My scenario is this: on a single page I have multiple independent components that use the fetch API. All of them require to mutate requests (add request headers, etc.) and handle the response, so they all register an interceptor. The issue here is that a fetch request from one component is intercepted by all other components interceptors. Does anyone have an idea how to ensure that a fetch request originating from one component is intercepted only by an interceptor registered by the same component? In older versions of JS there was something like arguments.caller, so it was possible to identify where the function call originated, but this is deprecated now and not available in "use strict" mode.

mlegenhausen commented 6 years ago

@aluczak this will only work for the request interceptor but you can extend your fetch config object by a component key. This key should be available in your request interceptor, so you can check from which component the request was made. This does not work with requestError, response or responseError.

We could extend the call signature of requestError, response or responseError to forward the arguments given to the fetch call. So you could use the same trick as with the request interceptor. Feel free to provide a pull request.

ghost commented 6 years ago

@mlegenhausen By extending the fetch config do you mean to add an additional property to the FetchInterceptor interface?

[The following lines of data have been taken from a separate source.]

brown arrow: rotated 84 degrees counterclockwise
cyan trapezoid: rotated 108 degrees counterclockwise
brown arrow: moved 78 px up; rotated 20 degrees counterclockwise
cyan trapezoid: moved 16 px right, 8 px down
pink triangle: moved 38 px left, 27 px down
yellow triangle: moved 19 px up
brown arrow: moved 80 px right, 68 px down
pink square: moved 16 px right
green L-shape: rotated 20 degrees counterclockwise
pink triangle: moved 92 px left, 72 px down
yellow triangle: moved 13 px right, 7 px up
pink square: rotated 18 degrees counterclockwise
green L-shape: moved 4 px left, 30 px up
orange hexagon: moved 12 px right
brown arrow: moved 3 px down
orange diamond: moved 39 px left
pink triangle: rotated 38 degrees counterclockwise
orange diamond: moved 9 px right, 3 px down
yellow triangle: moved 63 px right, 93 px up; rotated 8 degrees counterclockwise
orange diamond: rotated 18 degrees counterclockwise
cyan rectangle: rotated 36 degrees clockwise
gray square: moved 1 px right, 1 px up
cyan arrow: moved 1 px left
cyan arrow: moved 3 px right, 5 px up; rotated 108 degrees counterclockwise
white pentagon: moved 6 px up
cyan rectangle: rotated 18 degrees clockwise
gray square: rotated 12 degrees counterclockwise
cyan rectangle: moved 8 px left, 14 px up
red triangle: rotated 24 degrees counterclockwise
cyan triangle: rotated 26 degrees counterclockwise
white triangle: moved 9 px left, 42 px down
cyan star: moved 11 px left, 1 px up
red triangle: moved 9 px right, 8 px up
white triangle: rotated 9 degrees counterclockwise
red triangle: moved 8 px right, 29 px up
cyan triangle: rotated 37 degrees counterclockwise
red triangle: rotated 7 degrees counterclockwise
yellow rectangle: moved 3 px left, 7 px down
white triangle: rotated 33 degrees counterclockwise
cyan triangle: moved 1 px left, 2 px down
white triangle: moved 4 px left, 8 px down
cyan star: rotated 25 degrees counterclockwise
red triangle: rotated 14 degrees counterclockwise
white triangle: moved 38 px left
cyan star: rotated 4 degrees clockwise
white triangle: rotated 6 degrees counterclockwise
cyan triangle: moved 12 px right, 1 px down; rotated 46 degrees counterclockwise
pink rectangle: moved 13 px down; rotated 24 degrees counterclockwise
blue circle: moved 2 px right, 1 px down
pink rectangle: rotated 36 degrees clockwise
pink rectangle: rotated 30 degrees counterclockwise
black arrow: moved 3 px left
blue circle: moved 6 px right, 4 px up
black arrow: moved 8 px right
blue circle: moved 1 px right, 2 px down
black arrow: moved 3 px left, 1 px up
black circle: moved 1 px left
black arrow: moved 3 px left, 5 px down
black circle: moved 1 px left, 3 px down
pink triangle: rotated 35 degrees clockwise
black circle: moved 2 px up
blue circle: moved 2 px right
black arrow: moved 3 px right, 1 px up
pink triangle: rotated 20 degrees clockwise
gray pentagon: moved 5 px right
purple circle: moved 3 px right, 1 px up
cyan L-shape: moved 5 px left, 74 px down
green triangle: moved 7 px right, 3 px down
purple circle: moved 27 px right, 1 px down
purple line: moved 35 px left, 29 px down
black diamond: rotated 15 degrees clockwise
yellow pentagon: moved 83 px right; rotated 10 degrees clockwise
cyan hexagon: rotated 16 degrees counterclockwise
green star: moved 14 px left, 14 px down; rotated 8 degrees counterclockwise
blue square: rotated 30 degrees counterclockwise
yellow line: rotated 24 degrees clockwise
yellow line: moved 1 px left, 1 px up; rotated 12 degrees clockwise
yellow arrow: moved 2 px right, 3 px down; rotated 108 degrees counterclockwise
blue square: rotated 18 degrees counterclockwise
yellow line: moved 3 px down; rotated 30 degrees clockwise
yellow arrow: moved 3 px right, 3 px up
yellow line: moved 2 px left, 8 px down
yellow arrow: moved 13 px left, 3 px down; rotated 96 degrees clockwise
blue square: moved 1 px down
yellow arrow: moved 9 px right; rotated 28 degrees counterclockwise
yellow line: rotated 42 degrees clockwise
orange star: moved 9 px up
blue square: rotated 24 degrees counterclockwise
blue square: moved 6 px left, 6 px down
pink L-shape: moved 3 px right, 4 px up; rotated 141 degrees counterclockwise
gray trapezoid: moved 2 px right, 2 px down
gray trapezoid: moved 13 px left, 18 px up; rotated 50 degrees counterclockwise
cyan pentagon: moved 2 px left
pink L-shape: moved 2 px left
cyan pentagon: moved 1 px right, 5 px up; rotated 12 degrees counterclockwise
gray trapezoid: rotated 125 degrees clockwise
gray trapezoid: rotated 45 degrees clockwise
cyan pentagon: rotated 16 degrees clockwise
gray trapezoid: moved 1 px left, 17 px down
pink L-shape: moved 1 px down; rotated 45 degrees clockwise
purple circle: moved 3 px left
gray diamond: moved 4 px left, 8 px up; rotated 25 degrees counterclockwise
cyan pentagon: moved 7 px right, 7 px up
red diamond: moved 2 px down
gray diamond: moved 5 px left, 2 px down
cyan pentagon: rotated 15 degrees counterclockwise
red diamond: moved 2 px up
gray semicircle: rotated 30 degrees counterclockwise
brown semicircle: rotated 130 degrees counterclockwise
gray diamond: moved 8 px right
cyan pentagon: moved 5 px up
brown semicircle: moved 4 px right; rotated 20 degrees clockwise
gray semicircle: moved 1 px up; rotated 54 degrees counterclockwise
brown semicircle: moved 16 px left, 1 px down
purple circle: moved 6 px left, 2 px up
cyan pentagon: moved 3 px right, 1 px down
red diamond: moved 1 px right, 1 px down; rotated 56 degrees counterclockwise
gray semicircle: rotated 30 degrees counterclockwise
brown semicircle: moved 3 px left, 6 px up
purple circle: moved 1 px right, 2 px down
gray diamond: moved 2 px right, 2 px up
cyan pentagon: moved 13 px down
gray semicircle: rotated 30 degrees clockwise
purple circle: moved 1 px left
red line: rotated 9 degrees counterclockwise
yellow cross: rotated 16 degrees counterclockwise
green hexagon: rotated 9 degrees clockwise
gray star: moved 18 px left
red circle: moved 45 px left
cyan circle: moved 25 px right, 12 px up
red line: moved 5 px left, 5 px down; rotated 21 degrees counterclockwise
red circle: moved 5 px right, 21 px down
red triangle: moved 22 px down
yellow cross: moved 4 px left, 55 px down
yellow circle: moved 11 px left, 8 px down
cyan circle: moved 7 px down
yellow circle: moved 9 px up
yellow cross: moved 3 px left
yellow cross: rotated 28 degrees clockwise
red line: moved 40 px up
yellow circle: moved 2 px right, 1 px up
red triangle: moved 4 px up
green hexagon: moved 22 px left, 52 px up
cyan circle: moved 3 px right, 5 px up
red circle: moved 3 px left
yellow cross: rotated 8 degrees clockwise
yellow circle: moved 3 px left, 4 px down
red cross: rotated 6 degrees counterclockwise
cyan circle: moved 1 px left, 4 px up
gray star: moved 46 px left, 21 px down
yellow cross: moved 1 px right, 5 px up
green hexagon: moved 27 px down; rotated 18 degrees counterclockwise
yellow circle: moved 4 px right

mlegenhausen commented 6 years ago
fetch('some url', {
  component: 'test'
});
ghost commented 6 years ago

That would work fine if the fetch requests would be made always by our custom code. But we also use 3rd party components, such as Microsoft Graph API, that send fetch requets behind the scenes and we can't pass any additional parameters.

mlegenhausen commented 6 years ago

It seems what you need is to define zones in which async code execution can be tracked. You could try CLS or zone.js

ghost commented 6 years ago

@mlegenhausen - thank you. I'll try this. Basically, instead of repeating the same code to handle fetch errors in all components on the page, we are trying to write a React HOC to do the job in one place. Does not seem to be that straightforward as it appeared.